Undeterred, President Obama appears to be going forward [on immigration]. It is lawless. It is unconstitutional. He is defiant and angry at the American people. If he acts by executive diktat, President Obama will not be acting as a president, he will be acting as a monarch.
Thankfully, the framers of our Constitution, wary of the dangers of monarchy, gave the Congress tools to rein in abuses of power. They believed if the President wants to change the law, he cannot act alone; he must work with Congress.
It's like we elected the spawn of Cliven Bundy and Wayne LaPierre to the Senate. Oh wait, we did. And now we have to listen to how the things Great Hero Reagan, Savior of the Republic did are now defiant angry diktats from a maniac gone mad with power.
He must work with Congress, says the guy who shut down the American government as retribution for the president not doing what Ted Cruz wanted. Then Ted Cruz goes on to explain the Federalist Papers to us, by which I mean he mentions them in passing in an effort to look like he's put some thought into these things.
Barack Obama is expected to unveil executive tweaks to immigration enforcement priorities very soonly now, which is why defender of the nation Ted Cruz is certain that our democracy is doomed unless Ted Cruz personally gets to throw barrels down the Capitol steps like Donkey Kong fending off the brutal usurper Mario. None of Obama's ideas appear at this juncture to be any more dramatic than the similar actions taken by past hard-right Republican presidential heroes to patch up immigration woes that Congress could not muster enough will to repair itself, and none of them seem to threaten the fabric of our republic, at least not as much as throwing words like diktat around with a straight face.
Republicans as a whole still haven't decided on the exact structure and scope of their planned tantrum, but it should be noted that where once the party took advice from Marco Rubio on how to handle immigration issues, that role has since been handed to the perpetually angry Steve King, and where once the party elected presidents willing to show slight amounts of sensibility on issues of who should be deported and how rapidly, we now get to listen to the op-ed-distributed constitutional theories of Ted Cruz on how all the Republican things that are now Democratic things are therefore illegitimate things and/or diktats and/or tyranny.

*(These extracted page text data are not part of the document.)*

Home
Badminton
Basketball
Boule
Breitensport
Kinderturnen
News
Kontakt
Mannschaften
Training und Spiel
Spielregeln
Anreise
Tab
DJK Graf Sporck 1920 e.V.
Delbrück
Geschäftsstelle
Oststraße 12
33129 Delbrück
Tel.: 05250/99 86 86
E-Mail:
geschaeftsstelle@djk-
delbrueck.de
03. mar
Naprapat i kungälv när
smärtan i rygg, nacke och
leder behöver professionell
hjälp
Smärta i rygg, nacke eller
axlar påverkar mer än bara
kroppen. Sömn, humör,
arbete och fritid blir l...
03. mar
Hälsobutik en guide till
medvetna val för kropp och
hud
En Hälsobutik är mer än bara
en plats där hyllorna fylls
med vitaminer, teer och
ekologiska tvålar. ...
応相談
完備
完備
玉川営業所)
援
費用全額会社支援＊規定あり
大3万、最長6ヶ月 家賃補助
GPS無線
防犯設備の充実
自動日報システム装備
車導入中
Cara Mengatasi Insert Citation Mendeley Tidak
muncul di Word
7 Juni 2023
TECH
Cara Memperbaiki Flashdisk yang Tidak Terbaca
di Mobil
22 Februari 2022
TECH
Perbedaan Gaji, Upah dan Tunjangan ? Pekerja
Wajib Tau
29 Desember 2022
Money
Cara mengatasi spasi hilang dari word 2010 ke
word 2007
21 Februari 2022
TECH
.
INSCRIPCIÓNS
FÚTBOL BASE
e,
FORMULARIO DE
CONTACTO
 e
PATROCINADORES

It gets old, you know. You can scream end-of-the-republic only so many times before you begin to look like you're not taking these things seriously. I realize that is not currently considered a strike against a politician, but there's going to be a problem when we can no longer distinguish between our nation's senators and the people making YouTube videos about how aliens are controlling our thoughts via chips embedded in most brands of pants. I suppose we'll have to tell the two groups apart the free market way, by simply trusting whichever of them touts the more lucrative sponsorships.